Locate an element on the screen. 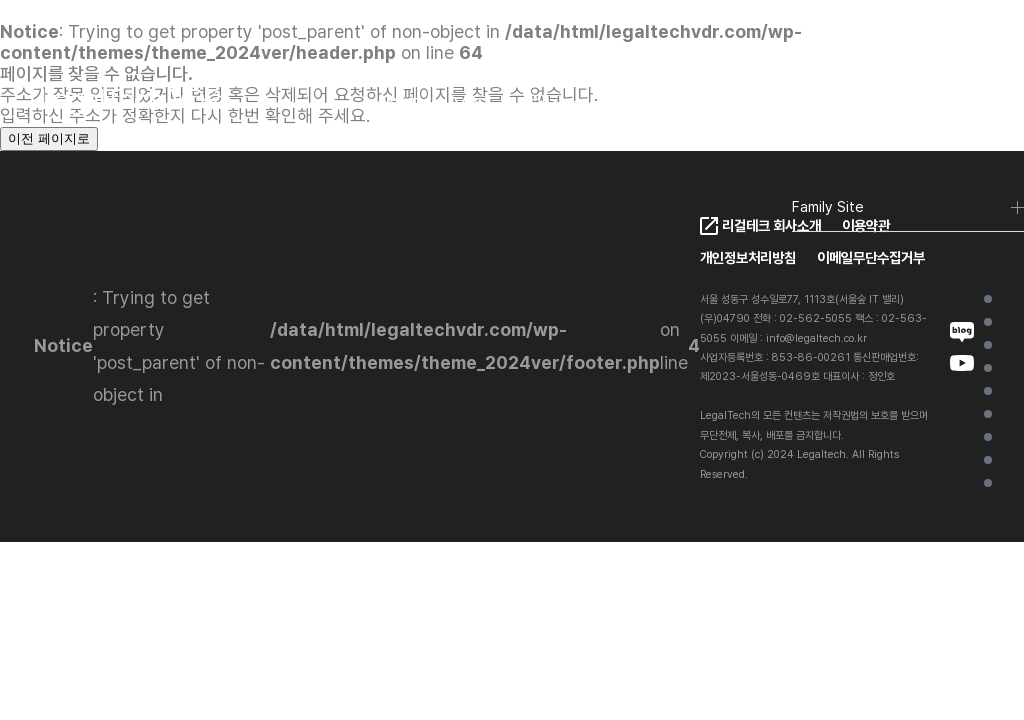 The height and width of the screenshot is (720, 1024). FAQ is located at coordinates (731, 104).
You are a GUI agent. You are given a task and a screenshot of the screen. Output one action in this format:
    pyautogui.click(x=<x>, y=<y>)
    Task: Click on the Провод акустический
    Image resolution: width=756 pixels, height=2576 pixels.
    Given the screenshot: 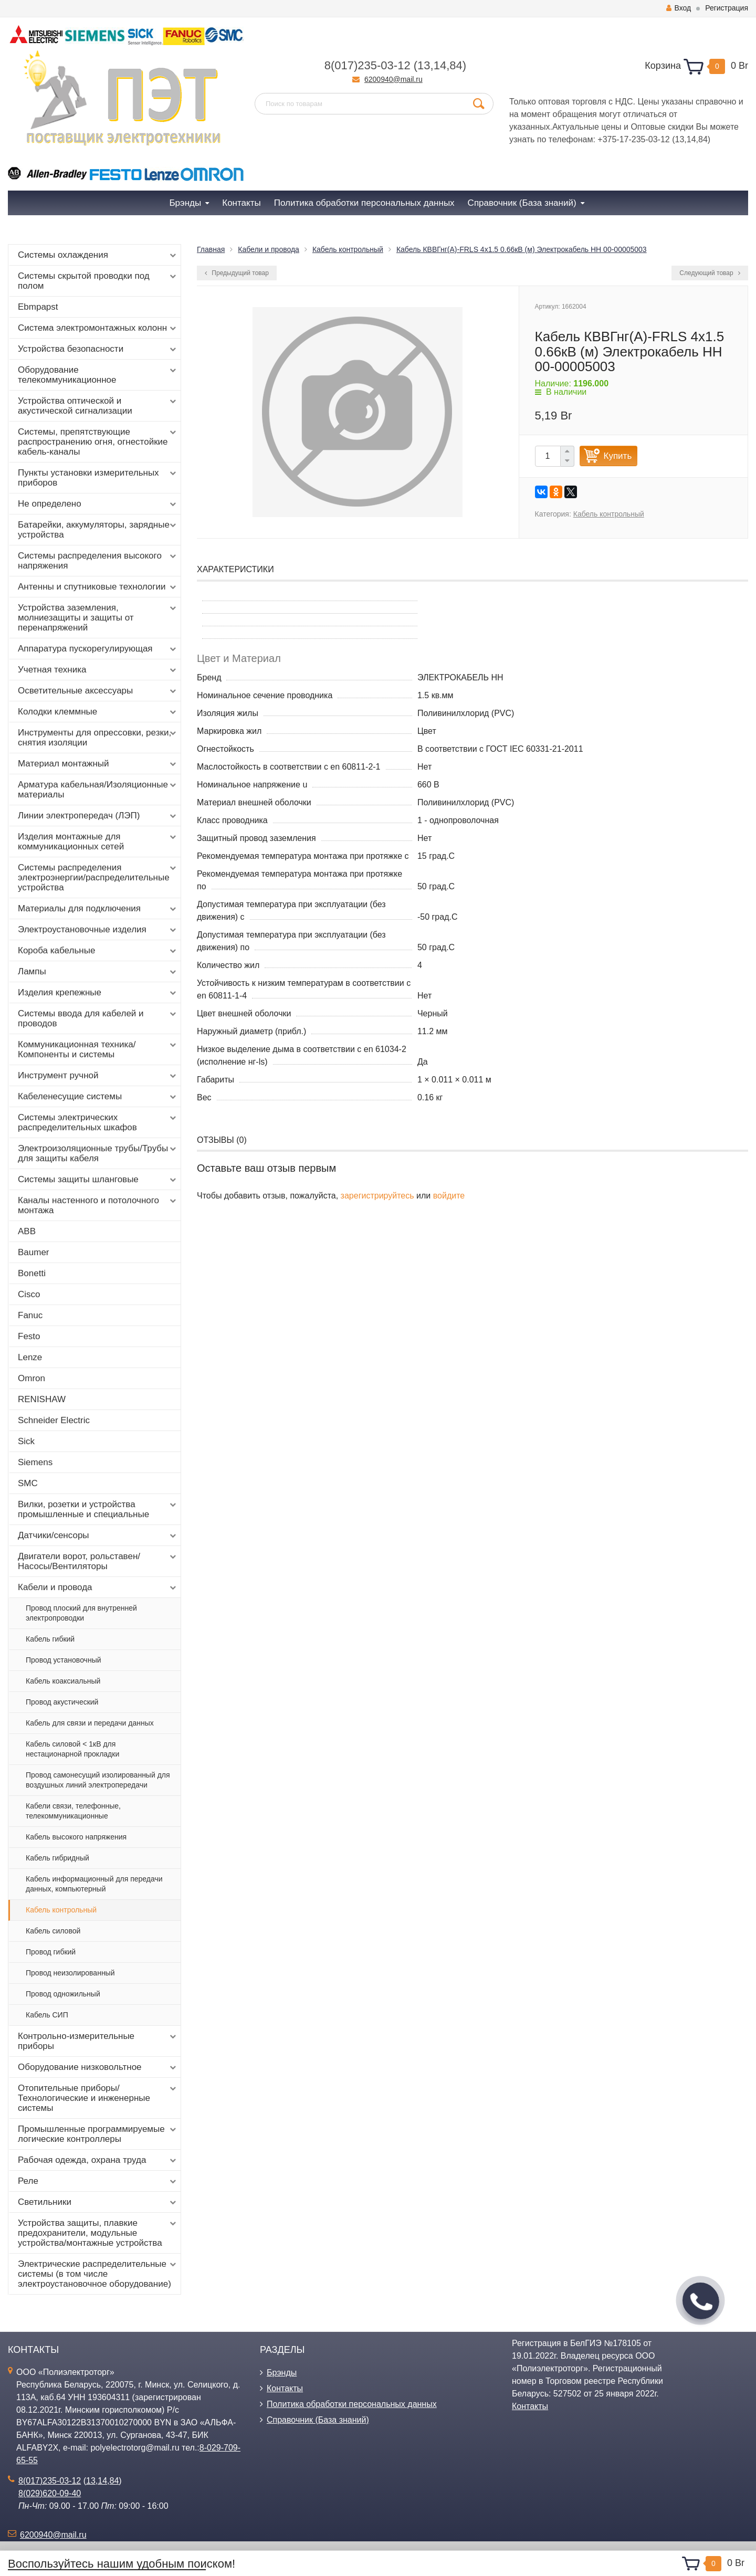 What is the action you would take?
    pyautogui.click(x=62, y=1702)
    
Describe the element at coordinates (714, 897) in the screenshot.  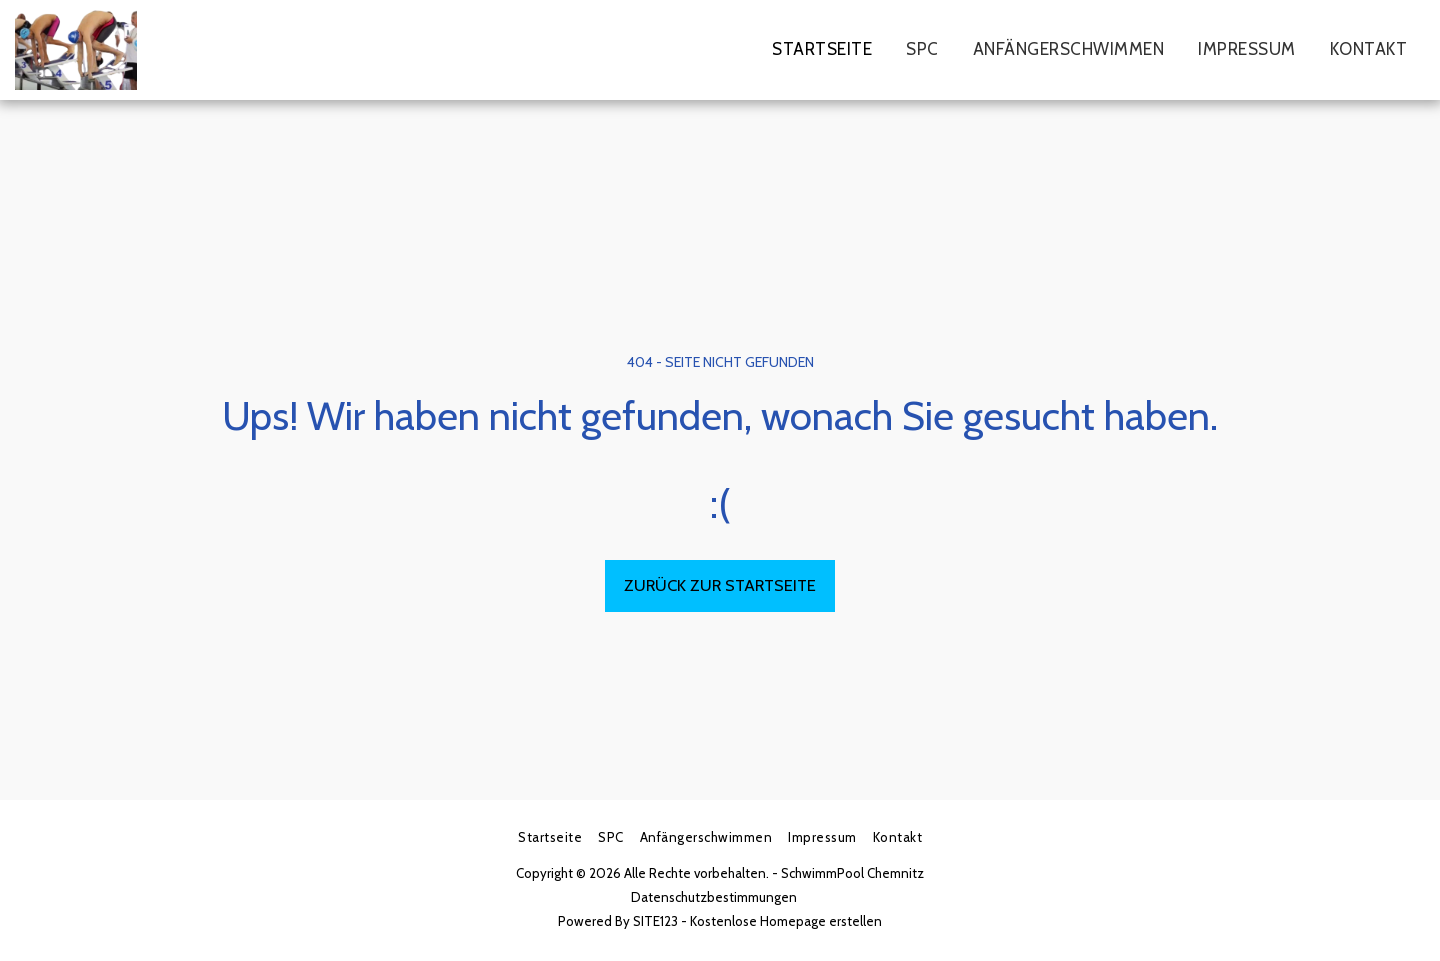
I see `Datenschutzbestimmungen` at that location.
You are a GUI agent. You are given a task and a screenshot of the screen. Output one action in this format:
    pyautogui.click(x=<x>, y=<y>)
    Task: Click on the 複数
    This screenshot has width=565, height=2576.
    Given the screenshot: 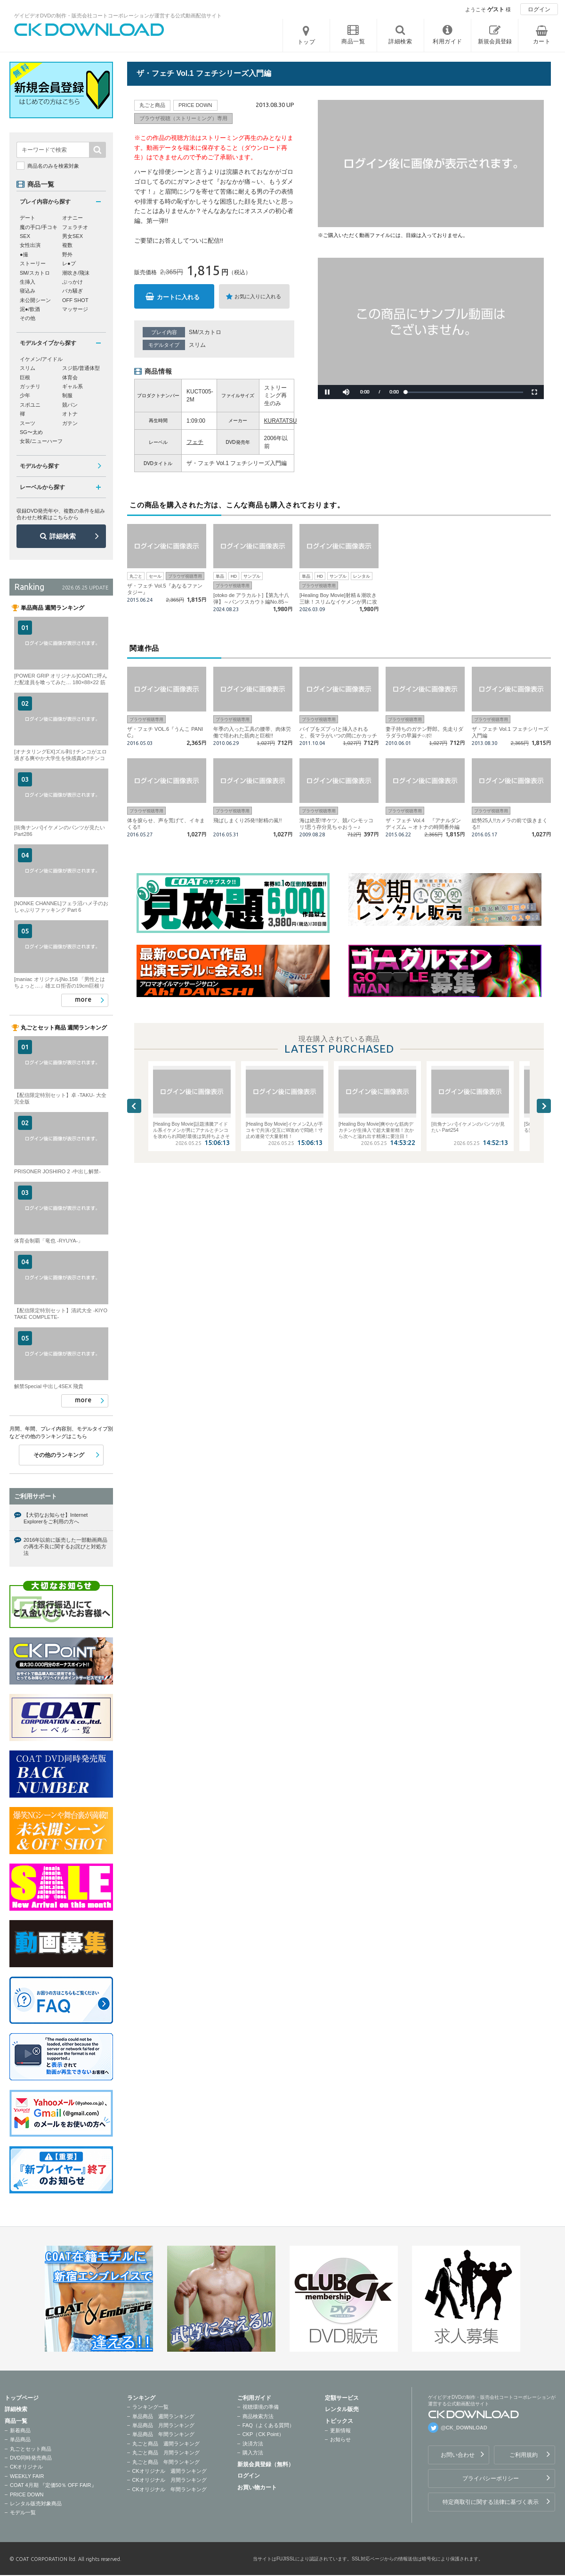 What is the action you would take?
    pyautogui.click(x=67, y=245)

# # #

» EXERCISE PROMPT: Word for word, retype the lines in the entries above that run from the one with "Describe the element" through the one with "Task: Click on the 複数". Both ends count; pictures do not.

» YOUR RESPONSE:
Describe the element at coordinates (714, 897) in the screenshot.  
I see `Datenschutzbestimmungen` at that location.
You are a GUI agent. You are given a task and a screenshot of the screen. Output one action in this format:
    pyautogui.click(x=<x>, y=<y>)
    Task: Click on the 複数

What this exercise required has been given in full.